HOW TO COMPLETE THIS TASK: Below are records with pictures in them. Output exactly the lines from the one with "Nederlandene, Ede" through the one with "Está em busca de uma empresa que realize a", both included, and leave every picture out; give only those lines.

# # # # #

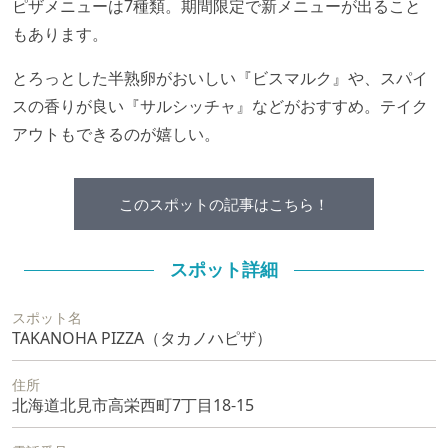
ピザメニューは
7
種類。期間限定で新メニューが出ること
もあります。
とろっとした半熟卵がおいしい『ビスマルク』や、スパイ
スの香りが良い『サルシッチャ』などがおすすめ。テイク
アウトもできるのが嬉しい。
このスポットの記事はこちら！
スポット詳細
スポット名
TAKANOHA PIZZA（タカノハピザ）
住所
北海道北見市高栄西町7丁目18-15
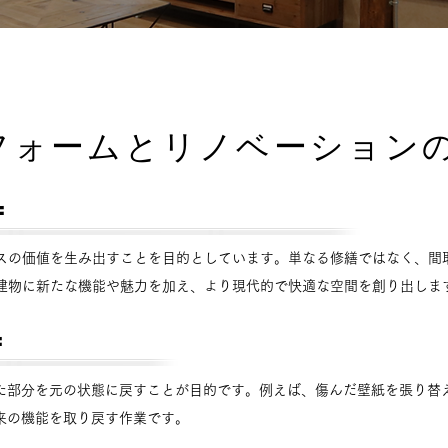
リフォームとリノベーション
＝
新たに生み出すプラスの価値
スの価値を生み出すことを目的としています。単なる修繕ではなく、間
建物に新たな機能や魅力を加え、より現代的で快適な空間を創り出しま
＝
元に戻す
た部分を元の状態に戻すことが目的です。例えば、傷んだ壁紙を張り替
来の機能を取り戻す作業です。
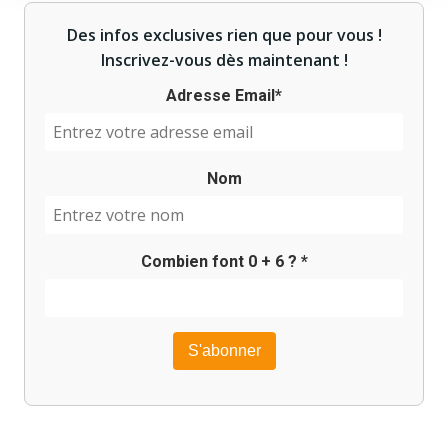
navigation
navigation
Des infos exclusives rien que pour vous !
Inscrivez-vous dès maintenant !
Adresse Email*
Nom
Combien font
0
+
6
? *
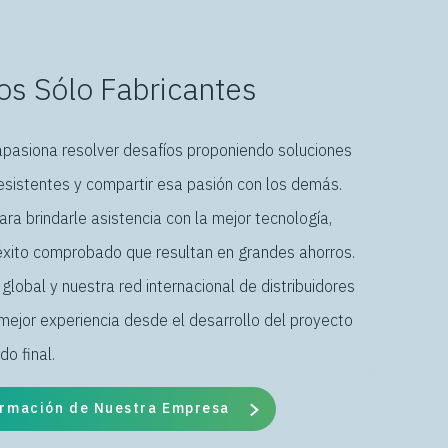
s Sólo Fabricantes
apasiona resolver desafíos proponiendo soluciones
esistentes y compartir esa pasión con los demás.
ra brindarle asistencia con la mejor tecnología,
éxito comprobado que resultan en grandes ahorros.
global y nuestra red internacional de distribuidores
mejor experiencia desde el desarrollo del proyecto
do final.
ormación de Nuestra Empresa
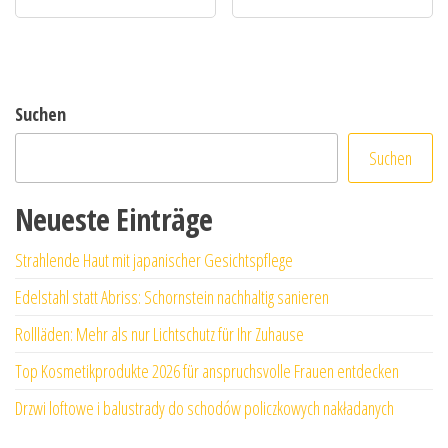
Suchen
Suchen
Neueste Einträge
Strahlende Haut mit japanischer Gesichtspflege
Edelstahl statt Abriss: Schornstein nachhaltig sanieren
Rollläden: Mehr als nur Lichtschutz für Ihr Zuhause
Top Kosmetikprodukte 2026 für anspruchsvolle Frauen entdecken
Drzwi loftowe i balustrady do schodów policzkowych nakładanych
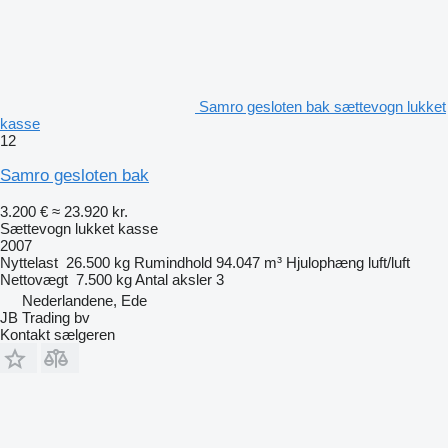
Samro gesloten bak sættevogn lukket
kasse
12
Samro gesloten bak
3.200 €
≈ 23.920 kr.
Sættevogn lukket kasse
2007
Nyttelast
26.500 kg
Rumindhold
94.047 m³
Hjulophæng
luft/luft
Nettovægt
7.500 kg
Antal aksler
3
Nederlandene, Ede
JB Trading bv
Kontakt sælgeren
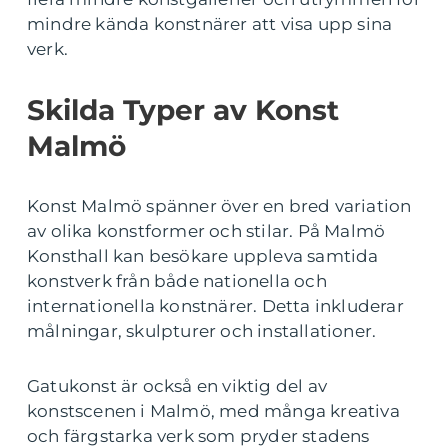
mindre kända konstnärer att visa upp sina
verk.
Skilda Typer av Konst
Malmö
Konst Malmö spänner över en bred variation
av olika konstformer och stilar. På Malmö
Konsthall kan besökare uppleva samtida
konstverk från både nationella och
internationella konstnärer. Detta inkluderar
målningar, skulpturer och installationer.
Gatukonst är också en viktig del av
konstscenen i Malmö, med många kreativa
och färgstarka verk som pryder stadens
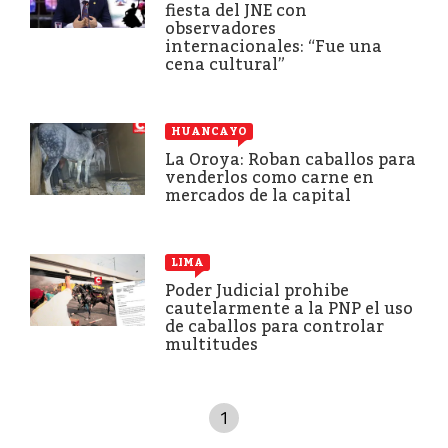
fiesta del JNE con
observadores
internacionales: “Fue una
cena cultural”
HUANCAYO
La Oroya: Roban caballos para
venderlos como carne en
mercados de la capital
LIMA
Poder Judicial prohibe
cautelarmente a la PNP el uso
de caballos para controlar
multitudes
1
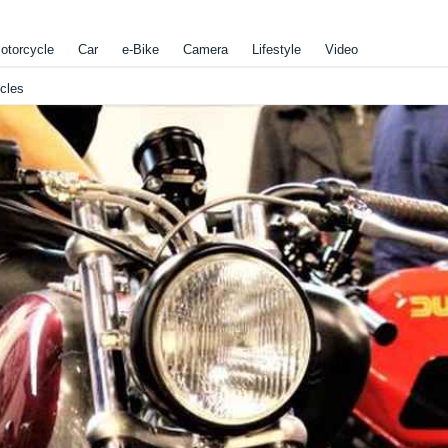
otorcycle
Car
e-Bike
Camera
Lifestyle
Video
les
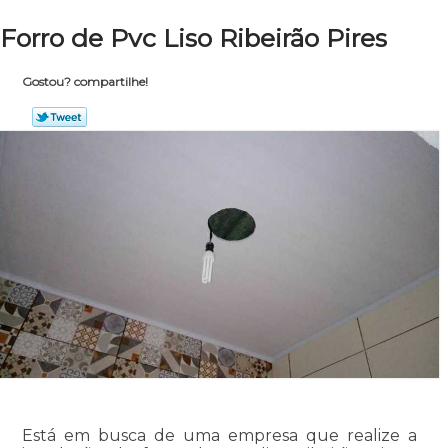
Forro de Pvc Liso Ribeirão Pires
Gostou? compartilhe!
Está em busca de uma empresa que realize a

# # # # #

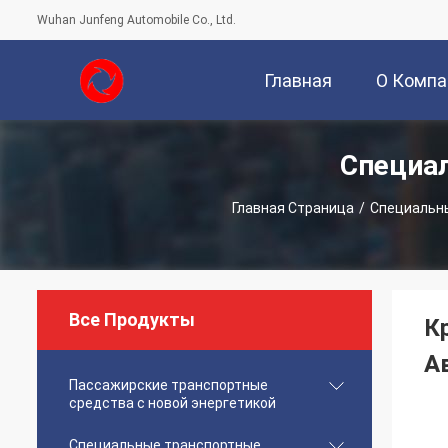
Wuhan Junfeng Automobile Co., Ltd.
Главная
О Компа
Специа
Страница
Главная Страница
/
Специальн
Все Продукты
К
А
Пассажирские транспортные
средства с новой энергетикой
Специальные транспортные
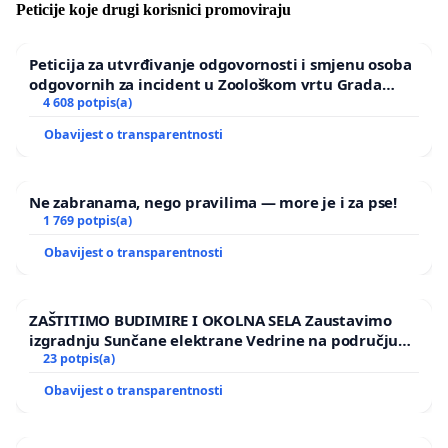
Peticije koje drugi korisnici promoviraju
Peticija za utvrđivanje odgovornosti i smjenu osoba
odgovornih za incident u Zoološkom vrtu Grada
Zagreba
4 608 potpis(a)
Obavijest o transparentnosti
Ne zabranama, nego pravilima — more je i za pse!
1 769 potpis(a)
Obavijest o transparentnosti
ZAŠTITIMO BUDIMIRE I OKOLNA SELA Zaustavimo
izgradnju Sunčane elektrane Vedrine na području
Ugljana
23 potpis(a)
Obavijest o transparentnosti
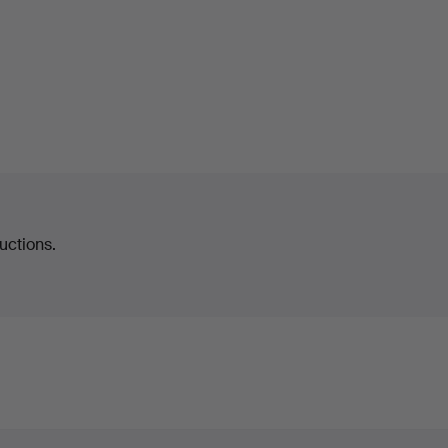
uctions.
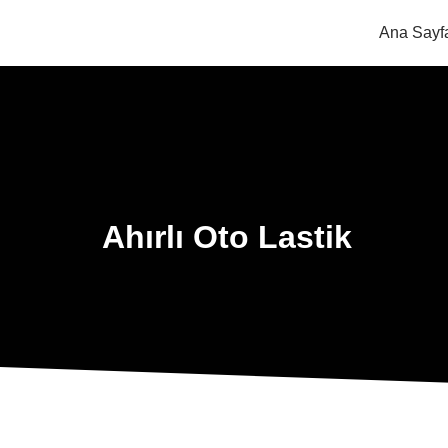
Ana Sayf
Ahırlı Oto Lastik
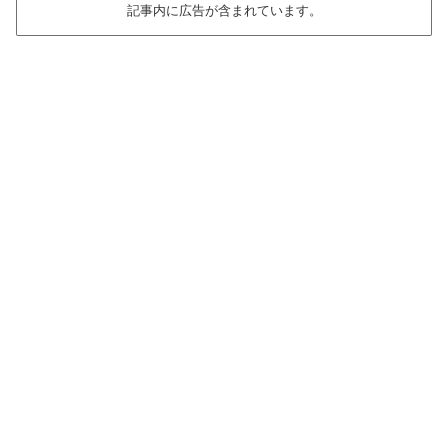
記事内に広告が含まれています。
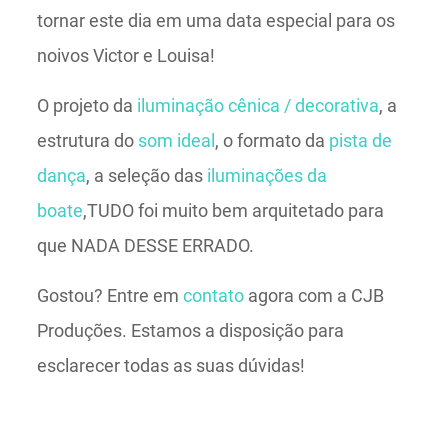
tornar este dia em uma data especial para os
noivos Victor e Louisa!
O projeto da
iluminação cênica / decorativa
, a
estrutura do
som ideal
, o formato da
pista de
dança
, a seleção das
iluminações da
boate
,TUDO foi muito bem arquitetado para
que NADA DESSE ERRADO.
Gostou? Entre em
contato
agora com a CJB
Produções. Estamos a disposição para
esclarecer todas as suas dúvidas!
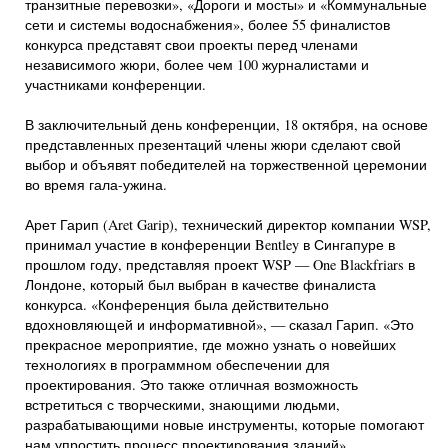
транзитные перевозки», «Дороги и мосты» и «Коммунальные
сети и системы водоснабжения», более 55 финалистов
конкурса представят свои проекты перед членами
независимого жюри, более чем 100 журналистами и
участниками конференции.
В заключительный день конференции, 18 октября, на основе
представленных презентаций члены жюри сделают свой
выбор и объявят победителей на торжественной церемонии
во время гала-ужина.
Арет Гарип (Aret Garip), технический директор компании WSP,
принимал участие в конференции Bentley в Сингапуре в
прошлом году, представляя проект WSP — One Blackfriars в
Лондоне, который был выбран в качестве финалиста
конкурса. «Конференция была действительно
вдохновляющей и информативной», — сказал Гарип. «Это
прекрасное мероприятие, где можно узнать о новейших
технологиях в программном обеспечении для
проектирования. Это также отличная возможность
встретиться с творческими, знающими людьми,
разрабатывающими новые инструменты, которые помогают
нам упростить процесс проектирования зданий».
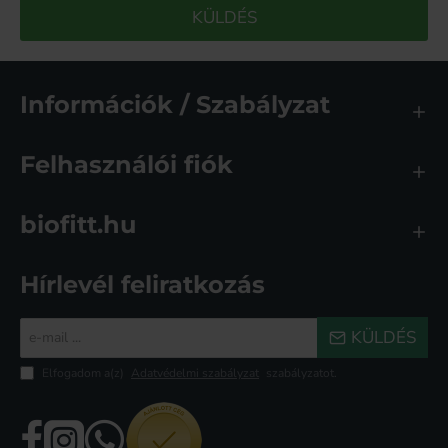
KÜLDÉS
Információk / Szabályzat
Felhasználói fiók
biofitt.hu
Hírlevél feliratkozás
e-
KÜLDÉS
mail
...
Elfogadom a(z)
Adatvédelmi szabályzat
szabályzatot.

# # # # #

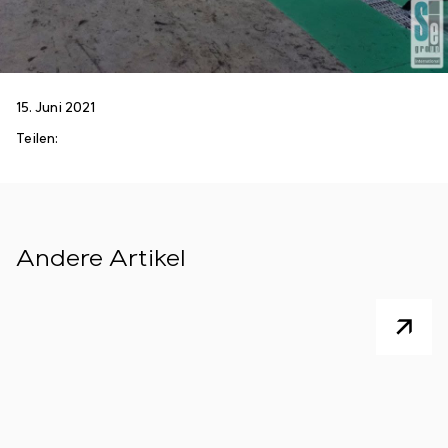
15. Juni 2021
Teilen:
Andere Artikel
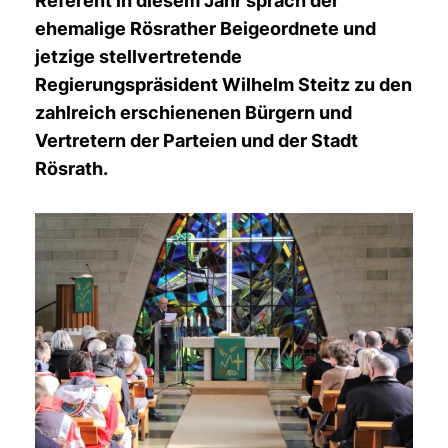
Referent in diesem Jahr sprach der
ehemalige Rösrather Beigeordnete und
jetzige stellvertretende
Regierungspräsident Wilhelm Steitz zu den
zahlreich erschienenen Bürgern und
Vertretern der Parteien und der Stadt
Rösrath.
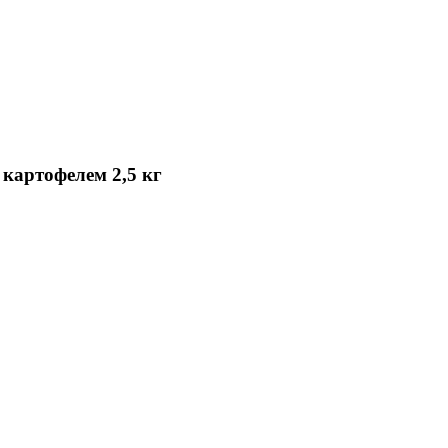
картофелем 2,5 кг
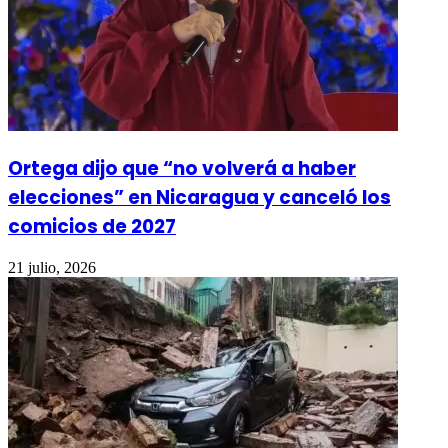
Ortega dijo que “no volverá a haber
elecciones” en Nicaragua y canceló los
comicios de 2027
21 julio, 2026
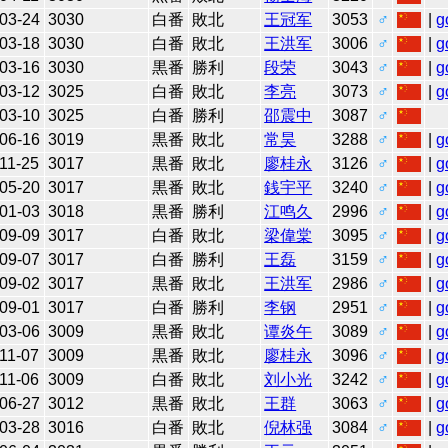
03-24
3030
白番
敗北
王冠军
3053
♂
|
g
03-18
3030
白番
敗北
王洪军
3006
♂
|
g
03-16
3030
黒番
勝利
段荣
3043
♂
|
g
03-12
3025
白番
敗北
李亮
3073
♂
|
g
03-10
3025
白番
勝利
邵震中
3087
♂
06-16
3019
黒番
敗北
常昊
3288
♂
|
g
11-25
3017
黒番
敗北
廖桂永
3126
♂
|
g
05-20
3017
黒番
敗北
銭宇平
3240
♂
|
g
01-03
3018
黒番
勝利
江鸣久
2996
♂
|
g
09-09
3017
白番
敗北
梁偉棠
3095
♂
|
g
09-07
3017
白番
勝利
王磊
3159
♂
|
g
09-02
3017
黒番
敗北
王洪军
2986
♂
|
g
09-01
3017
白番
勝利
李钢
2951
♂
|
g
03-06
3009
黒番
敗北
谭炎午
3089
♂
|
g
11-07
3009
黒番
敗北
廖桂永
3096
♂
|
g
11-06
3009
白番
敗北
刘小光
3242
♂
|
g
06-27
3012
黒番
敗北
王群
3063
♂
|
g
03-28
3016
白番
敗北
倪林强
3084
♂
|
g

# # # # #

TASK RESULT:
Nederlandene, Ede
JB Trading bv
Kontakt sælgeren
mindre kända konstnärer att visa upp sina
verk.
Skilda Typer av Konst
Malmö
Konst Malmö spänner över en bred variation
av olika konstformer och stilar. På Malmö
Konsthall kan besökare uppleva samtida
konstverk från både nationella och
internationella konstnärer. Detta inkluderar
målningar, skulpturer och installationer.
Gatukonst är också en viktig del av
konstscenen i Malmö, med många kreativa
och färgstarka verk som pryder stadens
fiesta del JNE con
observadores
internacionales: “Fue una
cena cultural”
HUANCAYO
La Oroya: Roban caballos para
venderlos como carne en
mercados de la capital
LIMA
Poder Judicial prohibe
cautelarmente a la PNP el uso
de caballos para controlar
multitudes
1
otorcycle
Car
e-Bike
Camera
Lifestyle
Video
les
Forro de Pvc Liso Ribeirão Pires
Gostou? compartilhe!
Está em busca de uma empresa que realize a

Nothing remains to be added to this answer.